Fuga
por Bruno Nogueira
1
Nicollas desce do ônibus às 7 da manhã. Recolhe do bagageiro uma mochila enorme, pesada, com saco de dormir e barraca ao topo. Espera que o motorista mascarado deixe no chão sua mochila e volte pro carro. Passa álcool nas mãos, retira sua máscara, e coloca às costas a mochila, que se avoluma acima de sua cabeça. Respira fundo e começa a caminhar mata adentro.

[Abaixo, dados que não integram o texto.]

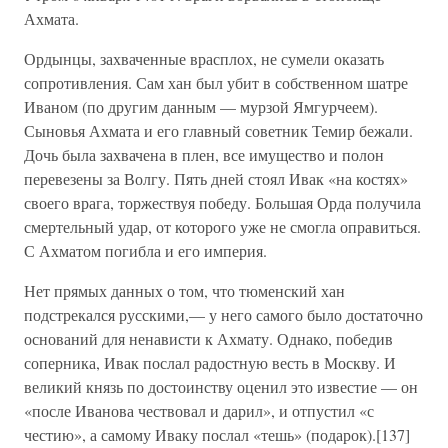
Ахмата.
Ордынцы, захваченные врасплох, не сумели оказать
сопротивления. Сам хан был убит в собственном шатре
Иваном (по другим данным — мурзой Ямгурчеем).
Сыновья Ахмата и его главный советник Темир бежали.
Дочь была захвачена в плен, все имущество и полон
перевезены за Волгу. Пять дней стоял Ивак «на костях»
своего врага, торжествуя победу. Большая Орда получила
смертельный удар, от которого уже не смогла оправиться.
С Ахматом погибла и его империя.
Нет прямых данных о том, что тюменский хан
подстрекался русскими,— у него самого было достаточно
оснований для ненависти к Ахмату. Однако, победив
соперника, Ивак послал радостную весть в Москву. И
великий князь по достоинству оценил это известие — он
«после Иванова чествовал и дарил», и отпустил «с
честию», а самому Иваку послал «тешь» (подарок).[137]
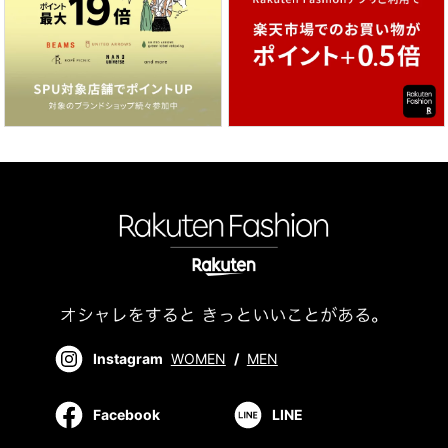
Instagram
WOMEN
/
MEN
Facebook
LINE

Não existe trilha. O mato quase alcança seus joelhos. Não se importa, mas a dificuldade adicionada a seus passos é maior que esperava. Sente prazer no esforço, no cheiro do mato, no sol leve no rosto e na respiração desimpedida. Estudou o bastante ao longo da última semana e sabe se guiar pelo sol, mas consulta, de qualquer forma, o GPS, e o mapa impresso a partir das fotos de satélite do google maps, segundo o qual há vários trechos de mata mais baixa, alguns bastante secos, antes do rio. Segue com um sorriso. Não sabe onde está, mas sabe que a frente há inúmeros lugares tão apropriados quanto os outros. Está alimentado, hidratado, o cantil cheio e acessível. Conseguirá andar por horas.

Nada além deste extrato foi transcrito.